● Exercise
Once you find the line containing "ரெயில் சேவைகளில் மாற்றம்" in the data below, copy it and each following line exactly, up to and including the line containing "03 Jul 2026", and nothing else.

● Dataset excerpts

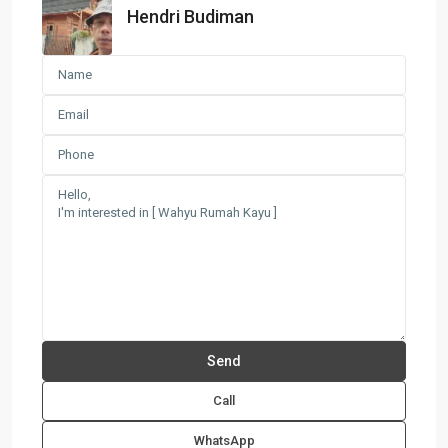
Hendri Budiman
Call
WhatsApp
==
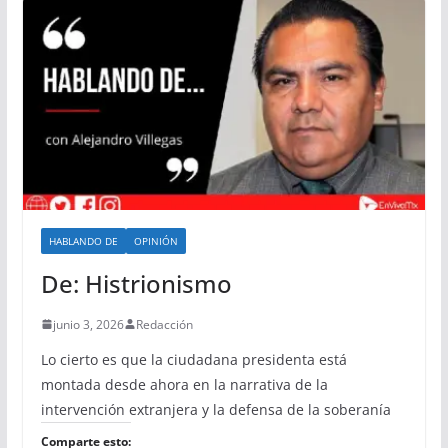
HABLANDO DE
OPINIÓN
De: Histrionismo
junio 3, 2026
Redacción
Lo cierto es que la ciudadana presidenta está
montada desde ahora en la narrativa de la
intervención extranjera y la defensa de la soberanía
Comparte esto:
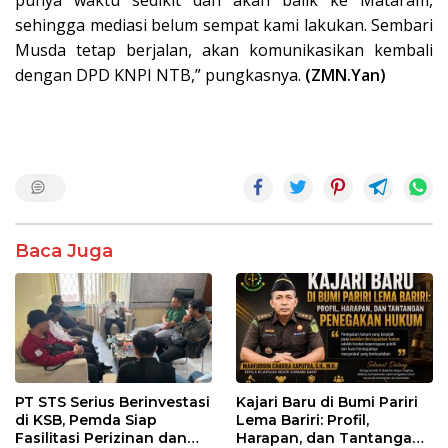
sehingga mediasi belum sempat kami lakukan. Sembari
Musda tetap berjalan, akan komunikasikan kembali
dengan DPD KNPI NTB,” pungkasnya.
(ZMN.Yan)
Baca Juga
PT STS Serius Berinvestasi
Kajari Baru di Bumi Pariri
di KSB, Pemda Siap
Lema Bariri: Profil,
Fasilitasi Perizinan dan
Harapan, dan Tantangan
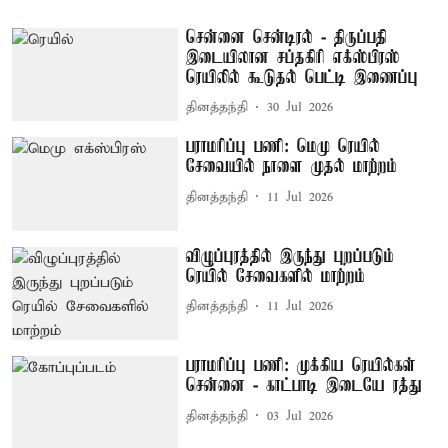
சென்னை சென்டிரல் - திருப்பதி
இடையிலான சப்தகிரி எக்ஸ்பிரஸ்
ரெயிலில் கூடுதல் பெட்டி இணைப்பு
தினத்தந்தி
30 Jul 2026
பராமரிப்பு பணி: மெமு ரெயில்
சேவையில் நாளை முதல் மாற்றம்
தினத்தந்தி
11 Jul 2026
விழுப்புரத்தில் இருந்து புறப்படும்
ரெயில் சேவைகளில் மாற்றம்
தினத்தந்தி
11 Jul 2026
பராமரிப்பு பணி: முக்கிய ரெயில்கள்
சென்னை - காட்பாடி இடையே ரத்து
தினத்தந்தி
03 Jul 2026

● Your solution
ரெயில் சேவைகளில் மாற்றம்
தினத்தந்தி
11 Jul 2026
பராமரிப்பு பணி: முக்கிய ரெயில்கள்
சென்னை - காட்பாடி இடையே ரத்து
தினத்தந்தி
03 Jul 2026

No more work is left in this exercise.